One might as well turn this into a hotspot for the native wildlife to thrive.

But the empty liquor bottles strewn all around provided a telltale sign that the building was still serving a human purpose, as a refuge for the tipplers in town, away from the prying eyes of a conservative town, where drinking remains a social taboo.

The property appeared cramped and ill-planned. But then, even pieces of art when viewed at close quarters tend to appear more ordinary than you imagine!

Walking away from it and then turning back did provide a better view – the building looked like the “fine, luxurious lodge” described in a 1996 study by Frans Ambagtsheer and Leo Wevers, ex-architectural researchers at Technische-Universiteit Delft.

“Among the very austere VOC architecture, this lodge with its vaults and cassette stuccowork is really an exceptionally beautiful building,” they had noted.

Ambagtsheer and Wevers also explained that “by means of the architecture of the building the founders of the lodge, in 1637, obviously intended to underline its strategic and commercial significance”.

****

Vengurla is as far from India’s commercial hub, Mumbai (formerly Bombay), as is Winterswijk – where I stayed while pursuing a master’s programme at Radboud University – from the hustle-bustle of the Randstad. The coastal town is located on the southernmost tip of the western Maharashtra state and lies approximately 500 kilometres south of Mumbai, which also happens to be the state’s capital.

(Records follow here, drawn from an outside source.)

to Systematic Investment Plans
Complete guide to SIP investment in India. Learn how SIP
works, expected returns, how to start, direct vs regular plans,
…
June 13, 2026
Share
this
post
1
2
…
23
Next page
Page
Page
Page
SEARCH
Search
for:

About 50 kilometres further south is Goa, the paradise for global tourists.

A typical, quiet afternoon in Vengurla. Photo: Reuben Malekar

A Portuguese colony until 1961, this tiny western Indian state with its sun-kissed sandy beaches has transformed over the decades from a mecca for hippie backpackers to a much sought-after destination for both foreign and Indian vacationers.

Vengurla lacks Goa’s magical appeal. It is modest on tourist trappings and oblivious to its natural charms. The untouched beaches, quaint old houses, and ancient temples render it a rustic and thoroughly native look.

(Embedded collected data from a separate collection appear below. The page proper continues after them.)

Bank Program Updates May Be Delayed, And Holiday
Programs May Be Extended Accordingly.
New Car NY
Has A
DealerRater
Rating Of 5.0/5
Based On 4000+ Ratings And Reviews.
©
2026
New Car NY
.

It is the perfect weekend destination for those in search of some quietude.

However, the town’s residents seem dissatisfied with their anonymity on the global tourist map. The international tourists are all flocking to Goa, they grumbled.

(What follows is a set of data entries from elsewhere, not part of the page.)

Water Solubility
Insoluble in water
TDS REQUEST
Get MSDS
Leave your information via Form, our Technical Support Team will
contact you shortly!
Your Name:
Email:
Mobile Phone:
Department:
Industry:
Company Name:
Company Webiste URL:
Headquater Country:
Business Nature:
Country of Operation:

I chanced upon Vengurla while on a family holiday five years ago. And decided to return, pulled by its simple charms.

The only person I knew there happened to be a Dutch lady, who had exchanged a couple of emails with my father, a journalist.

Hanny Mensing, an 85-year-old Nederlander, was living with her Indian partner in a small village called Math on the periphery of Vengurla.

On my first phone call, I would hear her heavily Dutch-accented English coupled with oodles of energy for someone born before World War II.

Hanny would welcome me into her house. “You are an independent journalist, I understand – I have been an independent translator all my life. We can skip the money part. You can stay here as long as you want.”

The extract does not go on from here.